Samplers

Samplers generate initial conditions for basin stability estimation. All samplers return PyTorch tensors (float32) and support GPU acceleration.

Tensor Precision

All samplers use float32 precision for GPU efficiency (5-10x faster than float64). Samples are returned as torch.Tensor on the configured device.

Available Samplers

Class	Description	Returns Exact N?	Deterministic?
`UniformRandomSampler`	Uniform random in hypercube	✓	With `set_seed()`
`GridSampler`	Evenly spaced regular grid	✗ (scales up)	✓
`GaussianSampler`	Gaussian around midpoint	✓	With `set_seed()`
`CsvSampler`	Load from CSV file	✓	✓

Common Parameters

All samplers share these constructor parameters:

Parameter	Type	Description
`min_limits`	`list[float]`	Minimum value for each state dimension
`max_limits`	`list[float]`	Maximum value for each state dimension
`device`	`str` or `None`	`"cuda"`, `"cpu"`, or `None` for auto-detect

Fixed Dimensions

To fix a state variable to a constant value (e.g., initial velocity = 0), set the same value for both min and max in that dimension. All samplers handle this correctly:

# 3D state space (x, y, z) with z fixed at 0
sampler = UniformRandomSampler(
    min_limits=[-10.0, -20.0, 0.0],
    max_limits=[10.0, 20.0, 0.0],  # z is fixed at 0
)

CsvSampler Exception

CsvSampler does not accept min_limits/max_limits—bounds are computed from the CSV data.

UniformRandomSampler

Generates random samples uniformly distributed within the bounding hypercube.

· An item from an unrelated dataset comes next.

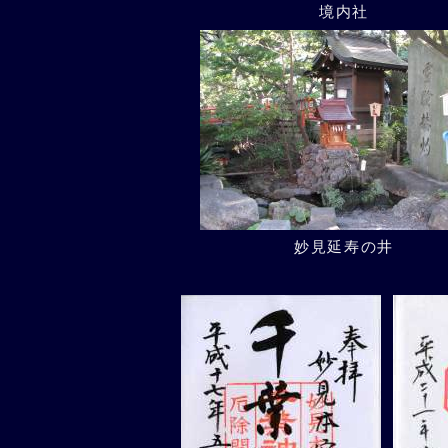
境内社
妙見延寿の井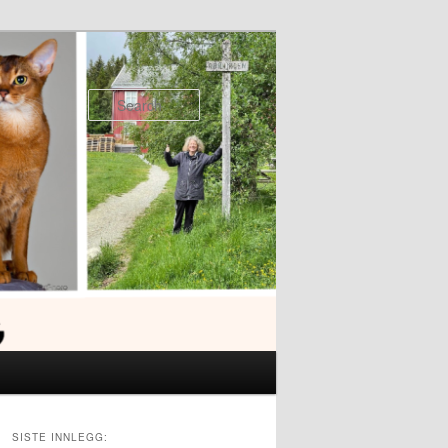
Search
SISTE INNLEGG:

from pybasin.sampler import UniformRandomSampler
import numpy as np

sampler = UniformRandomSampler(
    min_limits=[-np.pi, -2.0],
    max_limits=[np.pi, 2.0],
    device="cuda",  # optional, auto-detects GPU
)

# Generate 10,000 samples (returns exactly 10,000)
samples = sampler.sample(n=10000)

For reproducible results, call set_seed() before sampling. See Reproducibility below.

GridSampler

Generates evenly spaced samples in a regular grid pattern. Ideal for 2D visualizations and deterministic sampling.

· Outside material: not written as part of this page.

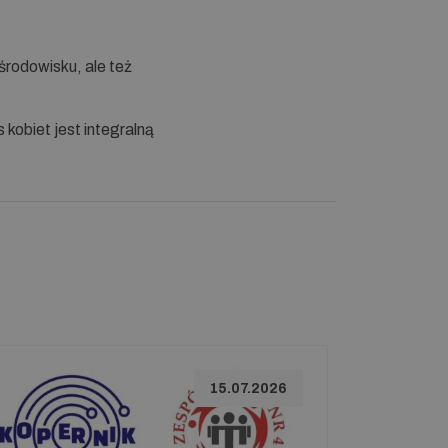
środowisku, ale też
 kobiet jest integralną
15.07.2026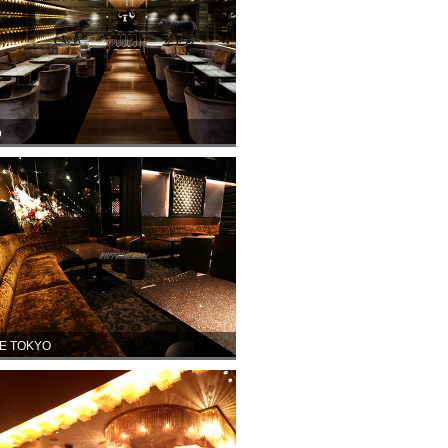
o
E TOKYO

from pybasin.sampler import GridSampler
import numpy as np

sampler = GridSampler(
    min_limits=[-np.pi, -2.0],
    max_limits=[np.pi, 2.0],
)

samples = sampler.sample(n=10000)  # Returns 10,000 samples (100×100 grid)

Sample Count Scaling

The grid sampler rounds up the requested sample count to form a complete grid. For a d-dimensional space, it computes:

\[n_{\text{per dim}} = \lceil n^{1/d} \rceil\]

The actual number of samples returned is \(n_{\text{per dim}}^d\).

2D Examples:

Requested N	Points per Dimension	Actual Samples
50	⌈50^0.5⌉ = 8	8² = 64
100	⌈100^0.5⌉ = 10	10² = 100
1,000	⌈1000^0.5⌉ = 32	32² = 1,024
20,000	⌈20000^0.5⌉ = 142	142² = 20,164

Fixed Dimensions and Sample Count

When using fixed dimensions (see Fixed Dimensions), only the varying dimensions contribute to the grid calculation.

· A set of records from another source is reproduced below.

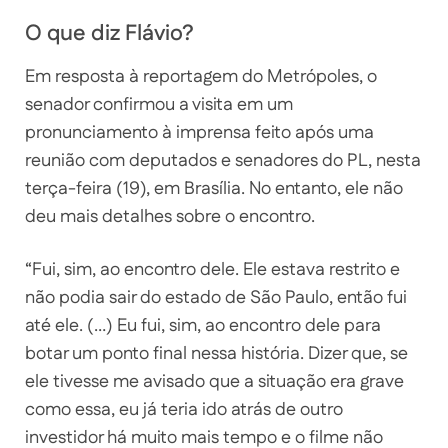
O que diz Flávio?
Em resposta à reportagem do Metrópoles, o
senador confirmou a visita em um
pronunciamento à imprensa feito após uma
reunião com deputados e senadores do PL, nesta
terça-feira (19), em Brasília. No entanto, ele não
deu mais detalhes sobre o encontro.
“Fui, sim, ao encontro dele. Ele estava restrito e
não podia sair do estado de São Paulo, então fui
até ele. (…) Eu fui, sim, ao encontro dele para
botar um ponto final nessa história. Dizer que, se
ele tivesse me avisado que a situação era grave
como essa, eu já teria ido atrás de outro
investidor há muito mais tempo e o filme não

Given \(d\) varying dimensions and requested \(n\) samples, the points per varying dimension is \(\lceil n^{1/d} \rceil\). Fixed dimensions always contribute exactly 1 point, so the total number of samples is:

\[\text{total} = \underbrace{\lceil n^{1/d} \rceil \times \lceil n^{1/d} \rceil \times \cdots}_{d \text{ varying dims}} \times \underbrace{1 \times 1 \times \cdots}_{\text{fixed dims}} = (\lceil n^{1/d} \rceil)^d\]

Example: 3D space with 1 fixed dimension and \(n = 20000\):

\(d = 2\) varying dimensions → \(20000^{1/2} = 141.42...\), so \(\lceil 141.42 \rceil = 142\) points per dimension
Total: \(142 \times 142 \times 1 = 20164\) samples

GaussianSampler

Generates samples from a Gaussian distribution centered at the midpoint of each dimension. Samples are clamped to stay within bounds.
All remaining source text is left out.